— Task goal —
With the pictures excluded, retype the records that follow exactly.
*** Opening of Records shown ***
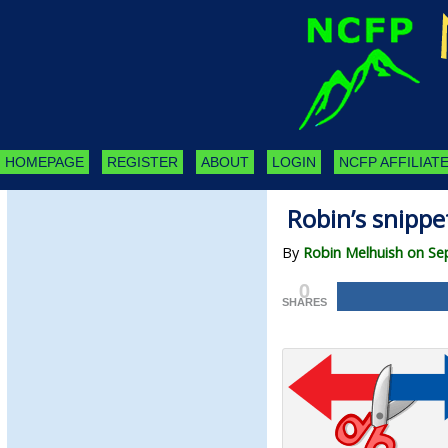
HOMEPAGE
REGISTER
ABOUT
LOGIN
NCFP AFFILIATE
Robin’s snippe
By
Robin Melhuish on Se
0
SHARES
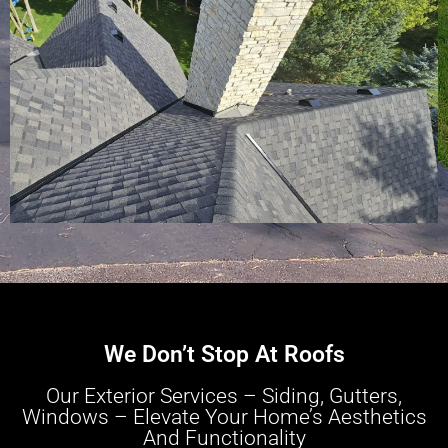
We Don’t Stop At Roofs
Our Exterior Services – Siding, Gutters,
Windows – Elevate Your Home’s Aesthetics
And Functionality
*** Close of Records shown ***
— Solution to this task —
HOMEPAGE
REGISTER
ABOUT
LOGIN
NCFP AFFILIATE
Robin’s snippe
By
Robin Melhuish on Se
0
SHARES
We Don’t Stop At Roofs
Our Exterior Services – Siding, Gutters,
Windows – Elevate Your Home’s Aesthetics
And Functionality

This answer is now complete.